A memory system allows the agent to proactively store relevant information to be reused across different conversations.

Building Blocks

Instructions

We give the agent some additional hints on how to use the tools:

    const std::string instructions =
      "You are a helpful assistant with memory capabilities. "
      "You can remember information about the user using the write_memory tool"
      " and recall it later using the read_memory tool. "
      "When the user shares personal information (like their name, preferences,or important facts)"
      ", you must use write_memory to store it."
      "When needed, use list_memory to check if you have relevant stored memories."

Tools

This example implements a simple memory system (a single JSON file) with 3 tools:

  • list_memory: Lists all the keys currently stored.
  • read_memory: Given a key, reads a previously stored value.
  • write_memory: Writes information with a key-value pair.

Building

Important

Check the llama.cpp build documentation to find Cmake flags you might want to pass depending on your available hardware.

cd examples/memory

git -C ../.. submodule update --init --recursive

cmake -B build
cmake --build build -j$(nproc)

Using a custom llama.cpp

If you have llama.cpp already downloaded:

cmake -B build -DLLAMA_CPP_DIR=/path/to/your/llama.cpp
cmake --build build -j$(nproc)

Usage

./build/memory-example -m "path-to-model.gguf"

Example

Start one conversation and provide some personal information. The agent will use the write_memory tool to write to the memory:

$ ./build/memory-example -m ../../granite-4.0-micro-Q8_0.gguf
> My name is David and I love surfing
<tool_call>
{"name": "write_memory", "arguments": "{\n  \"key\": \"user_name\",\n  \"value\": \"David\"\n}"}
</tool_call>
[TOOL EXECUTION] Calling write_memory
[TOOL RESULT]
{"message":"Successfully stored memory with key 'user_name'","success":true}
<tool_call>
{"name": "write_memory", "arguments": {
  "key": "interest",
  "value": "surfing"
}}
</tool_call>
[TOOL EXECUTION] Calling write_memory
[TOOL RESULT]
{"message":"Successfully stored memory with key 'interest'","success":true}

If you close the previous one and start a new conversation, the agent can use the list_memories and read_memory tools to read the previously stored information.

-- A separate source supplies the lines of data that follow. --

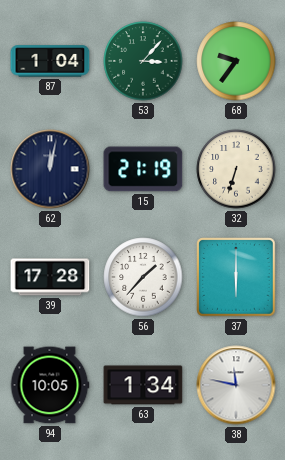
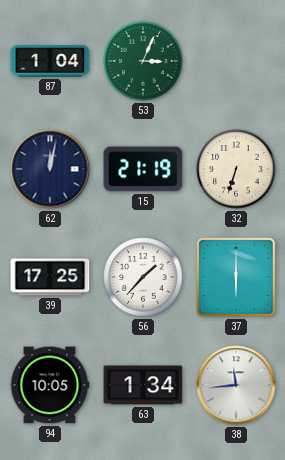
53: 3:07 -> 3:04
68: 9:36 -> none
39: 17:28 -> 17:25
38: 11:47 -> 11:44
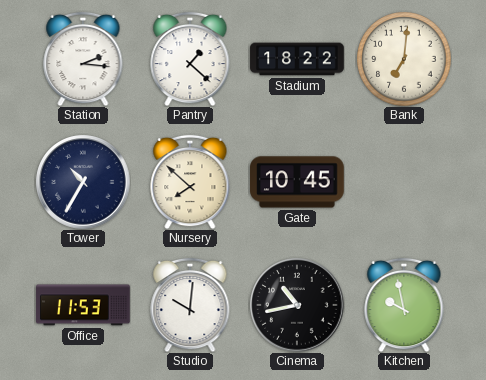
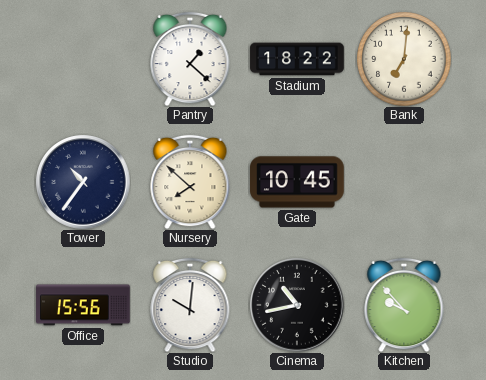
Station: 2:16 -> none
Tower: 10:35 -> 10:36
Office: 11:53 -> 15:56
Kitchen: 9:58 -> 9:53
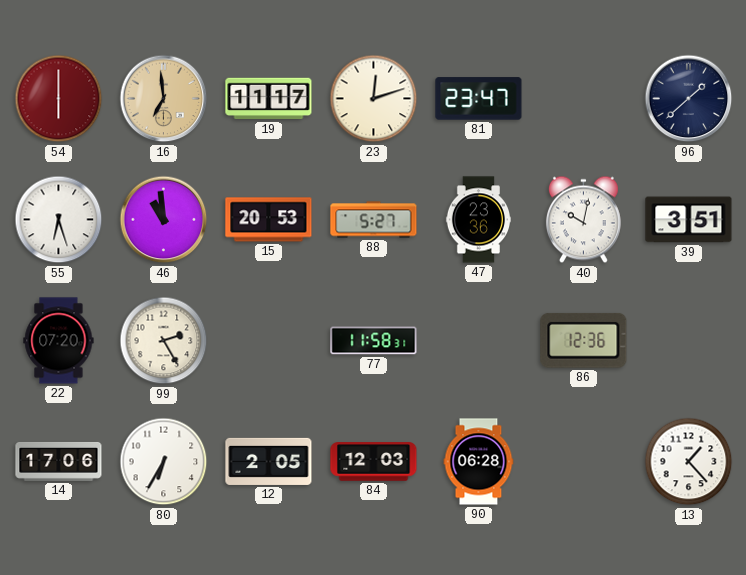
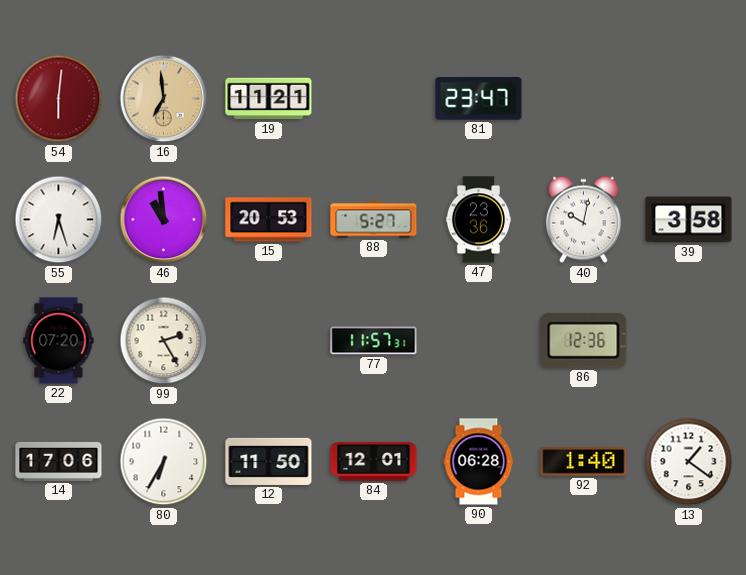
54: 6:00 -> 6:01
19: 11:17 -> 11:21
23: 12:12 -> none
96: 1:38 -> none
39: 3:51 -> 3:58
77: 11:58 -> 11:57
12: 2:05 -> 11:50
84: 12:03 -> 12:01
92: none -> 1:40
13: 1:23 -> 1:21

$ ./build/memory-example -m ../../granite-4.0-micro-Q8_0.gguf
> What do you know about me?

<tool_call>
{"name": "list_memory", "arguments": "{}"}
</tool_call>
[TOOL EXECUTION] Calling list_memory
[TOOL RESULT]
{"keys":["interest","user_name"],"message":"Available memory keys:","success":true}
<tool_call>
{"name": "read_memory", "arguments": {"key": "user_name"}}
</tool_call>
[TOOL EXECUTION] Calling read_memory
[TOOL RESULT]
{"key":"user_name","success":true,"value":"David"}
<tool_call>
{"name": "read_memory", "arguments": {"key":"interest"}}
</tool_call>
[TOOL EXECUTION] Calling read_memory
[TOOL RESULT]
{"key":"interest","success":true,"value":"surfing"}
I have stored two pieces of information about you:

- **User name:** David
- **Interest:** Surfing

Let me know if there's anything else you'd like to add or discuss!